Northwestern has no plans to suspend or alter study abroad programs in Europe at this time. However, in keeping with best travel practices, Northwestern travelers are encouraged to:

  1. Pay attention to all messages from your team leader or Northwestern’s Office of Global Safety and Security regarding health or safety
  2. Keep abreast of local news; follow the guidance of local authorities
  3. Stay in regular contact with your family members or loved ones here at home
  4. Keep your cell phone fully charged and with you at all times
  5. Memorize local emergency contact information (names and telephone numbers)
  6. Pay attention to electronic messages you receive from the U.S. DOS Smart Traveler Enrollment Program (STEP) - registration strongly encouraged

The above information has been shared with all Northwestern students currently abroad. Any Northwestern traveler with questions or concerns should contact the unit sponsoring their travel or Northwestern’s Office of Global Safety and Security ( In an emergency, travelers should inform their local contact or phone the Northwestern police (24/7) at (847) 491-3456.

Zika Virus


In January, the Centers for Disease Control and Prevention (CDC) issued travel guidance regarding the Zika virus, which is spread by mosquitos and therefore most prevalent in tropical environments. Generally, symptoms are mild and include fever, rash, joint pain, and conjunctivitis (red eyes), which can last several days to a week. Currently there is no vaccine to prevent or medicine to treat Zika, but symptoms are rarely severe and hospitalization is uncommon.

Travelers can limit their exposure to Zika (and other mosquito-borne illnesses like Malaria, Dengue Fever and Chikungunya) by taking precautions to prevent mosquito bites.

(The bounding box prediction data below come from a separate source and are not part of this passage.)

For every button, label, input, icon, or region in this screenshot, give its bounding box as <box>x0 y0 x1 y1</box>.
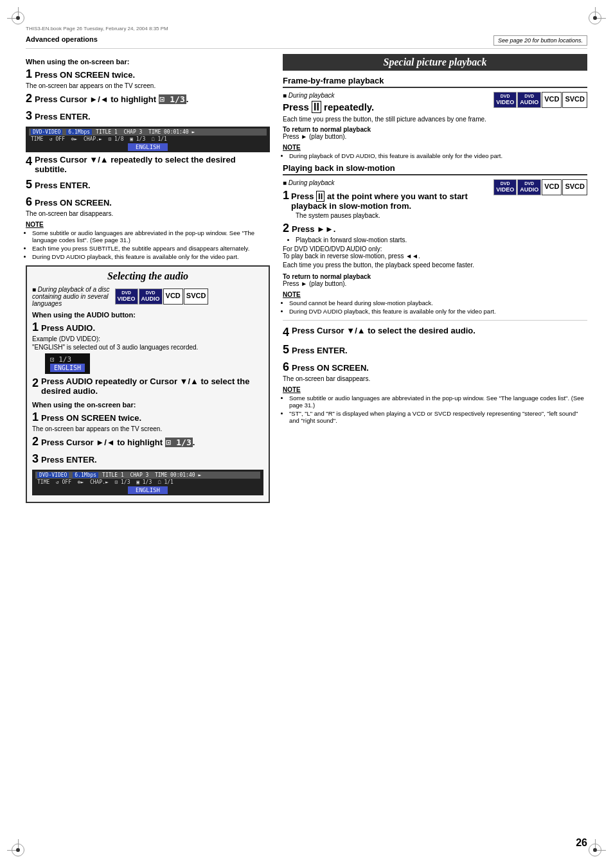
frame-badge-group: DVD VIDEO DVD AUDIO VCD SVCD <box>493 92 587 108</box>
step-1-desc: The on-screen bar appears on the TV scre… <box>26 82 270 89</box>
frame-section-title: Frame-by-frame playback <box>283 76 587 88</box>
corner-mark-bl <box>12 844 24 856</box>
slow-step-1-text: Press II at the point where you want to … <box>291 191 490 211</box>
audio-step-1-text: Press AUDIO. <box>41 323 95 333</box>
step-6-text: Press ON SCREEN. <box>35 198 112 208</box>
slow-step-1-desc: The system pauses playback. <box>296 212 490 219</box>
note-box-1: NOTE Some subtitle or audio languages ar… <box>26 221 270 260</box>
frame-desc: Each time you press the button, the stil… <box>283 116 488 123</box>
special-section-header: Special picture playback <box>283 54 587 71</box>
slow-note-box: NOTE Sound cannot be heard during slow-m… <box>283 291 587 315</box>
audio-step-2: 2 Press AUDIO repeatedly or Cursor ▼/▲ t… <box>32 376 263 397</box>
step-3: 3 Press ENTER. <box>26 109 270 124</box>
audio-os-step-1-num: 1 <box>32 411 39 424</box>
slow-step-2-desc1: Playback in forward slow-motion starts. <box>296 236 587 244</box>
slow-return-block: To return to normal playback Press ► (pl… <box>283 272 587 287</box>
step-1: 1 Press ON SCREEN twice. The on-screen b… <box>26 67 270 89</box>
audio-step-1-desc: Example (DVD VIDEO): <box>32 335 263 342</box>
frame-return-label: To return to normal playback <box>283 126 371 133</box>
header-bar: Advanced operations See page 20 for butt… <box>26 35 587 49</box>
slow-note-list: Sound cannot be heard during slow-motion… <box>283 299 587 315</box>
slow-note-item: Sound cannot be heard during slow-motion… <box>289 299 587 306</box>
slow-dvd-audio-badge: DVD AUDIO <box>517 179 541 195</box>
slow-vcd-badge: VCD <box>542 179 562 195</box>
right-note-box: NOTE Some subtitle or audio languages ar… <box>283 386 587 424</box>
during-playback-row: ■ During playback of a disccontaining au… <box>32 286 263 307</box>
note-list-1: Some subtitle or audio languages are abb… <box>26 229 270 260</box>
frame-during-text: ■ During playback <box>283 92 488 99</box>
step-5: 5 Press ENTER. <box>26 178 270 193</box>
corner-mark-tl <box>12 12 24 24</box>
audio-os-step-2-num: 2 <box>32 435 39 448</box>
slow-step-2-desc2: Each time you press the button, the play… <box>283 261 587 269</box>
audio-os-step-1: 1 Press ON SCREEN twice. The on-screen b… <box>32 411 263 432</box>
right-note-label: NOTE <box>283 386 587 393</box>
frame-dvd-video-badge: DVD VIDEO <box>493 92 517 108</box>
step-3-num: 3 <box>26 109 32 123</box>
file-info: THIS3-EN.book Page 26 Tuesday, February … <box>26 26 587 31</box>
right-note-item: "ST", "L" and "R" is displayed when play… <box>289 410 587 424</box>
dvd-audio-badge: DVD AUDIO <box>139 288 163 305</box>
section-title: Advanced operations <box>26 35 98 43</box>
corner-mark-tr <box>589 12 601 24</box>
note-item: During DVD AUDIO playback, this feature … <box>32 253 270 260</box>
divider <box>283 320 587 321</box>
vcd-badge: VCD <box>163 288 183 305</box>
left-column: When using the on-screen bar: 1 Press ON… <box>26 54 270 508</box>
audio-os-step-1-text: Press ON SCREEN twice. <box>41 413 141 423</box>
step-5-num: 5 <box>26 178 32 191</box>
step-1-num: 1 <box>26 67 32 81</box>
slow-step-2-num: 2 <box>283 222 289 235</box>
audio-os-step-1-desc: The on-screen bar appears on the TV scre… <box>32 425 263 432</box>
frame-return-block: To return to normal playback Press ► (pl… <box>283 125 587 140</box>
dvd-video-badge: DVD VIDEO <box>115 288 138 305</box>
step-1-text: Press ON SCREEN twice. <box>35 70 135 80</box>
right-step-4: 4 Press Cursor ▼/▲ to select the desired… <box>283 326 587 341</box>
step-3-text: Press ENTER. <box>35 112 91 121</box>
see-page-note: See page 20 for button locations. <box>493 35 587 46</box>
step-2: 2 Press Cursor ►/◄ to highlight ⊡ 1/3. <box>26 92 270 107</box>
audio-os-step-2-text: Press Cursor ►/◄ to highlight ⊡ 1/3. <box>41 438 195 447</box>
right-column: Special picture playback Frame-by-frame … <box>283 54 587 508</box>
during-text: ■ During playback of a disccontaining au… <box>32 286 110 307</box>
note-item: Each time you press SUBTITLE, the subtit… <box>32 245 270 252</box>
frame-note-box: NOTE During playback of DVD AUDIO, this … <box>283 144 587 159</box>
right-step-6-num: 6 <box>283 360 289 374</box>
audio-step-2-text: Press AUDIO repeatedly or Cursor ▼/▲ to … <box>41 376 263 396</box>
right-step-5: 5 Press ENTER. <box>283 343 587 358</box>
audio-os-step-3-num: 3 <box>32 452 39 466</box>
right-step-4-text: Press Cursor ▼/▲ to select the desired a… <box>292 326 475 335</box>
right-step-6-desc: The on-screen bar disappears. <box>283 375 587 382</box>
frame-dvd-audio-badge: DVD AUDIO <box>517 92 541 108</box>
selecting-audio-title: Selecting the audio <box>32 270 263 282</box>
frame-svcd-badge: SVCD <box>562 92 587 108</box>
slow-note-label: NOTE <box>283 291 587 298</box>
step-6: 6 Press ON SCREEN. The on-screen bar dis… <box>26 195 270 217</box>
slow-step-2-subtext: To play back in reverse slow-motion, pre… <box>283 252 587 260</box>
step-5-text: Press ENTER. <box>35 181 91 190</box>
slow-dvd-video-badge: DVD VIDEO <box>493 179 517 195</box>
step-6-num: 6 <box>26 195 32 209</box>
slow-return-label: To return to normal playback <box>283 273 371 280</box>
note-item: Some subtitle or audio languages are abb… <box>32 229 270 244</box>
slow-return-text: Press ► (play button). <box>283 280 587 287</box>
slow-step-2-sublabel: For DVD VIDEO/DVD AUDIO only: <box>283 245 587 252</box>
screen-display-2: DVD-VIDEO 6.1Mbps TITLE 1 CHAP 3 TIME 00… <box>32 470 263 495</box>
audio-screen-display: ⊡ 1/3 ENGLISH <box>45 353 263 374</box>
right-step-5-text: Press ENTER. <box>292 346 348 355</box>
frame-note-list: During playback of DVD AUDIO, this featu… <box>283 152 587 159</box>
frame-note-label: NOTE <box>283 144 587 151</box>
selecting-audio-section: Selecting the audio ■ During playback of… <box>26 265 270 503</box>
step-2-num: 2 <box>26 92 32 105</box>
frame-return-text: Press ► (play button). <box>283 133 587 140</box>
english-display: ENGLISH <box>50 364 85 372</box>
frame-note-item: During playback of DVD AUDIO, this featu… <box>289 152 587 159</box>
right-note-item: Some subtitle or audio languages are abb… <box>289 394 587 409</box>
slow-step-2-details: Playback in forward slow-motion starts. <box>283 236 587 244</box>
right-step-5-num: 5 <box>283 343 289 357</box>
svcd-badge: SVCD <box>184 288 209 305</box>
when-audio-button: When using the AUDIO button: <box>32 311 263 319</box>
when-onscreen-audio: When using the on-screen bar: <box>32 401 263 409</box>
right-step-6-text: Press ON SCREEN. <box>292 363 369 373</box>
slow-step-1-num: 1 <box>283 189 289 202</box>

Unfortunately, Zika is linked to a specific birth defect called microcephaly. Because of this link, the CDC developed specific guidance for pregnant women and women trying to become pregnant, warning them to avoid visiting places where the virus is currently circulating. The CDC has also issued information about the risk of transmitting Zika through sexual contact. Note that some locations may offer a reduced chance of exposure to Zika due to high elevation.

If you are concerned about a risk of exposure to Zika related to upcoming travel, contact a specialist in travel medicine, such as Northwestern Medicine’s Travel Medicine Clinic or Glenbrook Hospital’s Travel Clinic. Pregnant women, or women planning to become pregnant, should consult with their OB/GYN.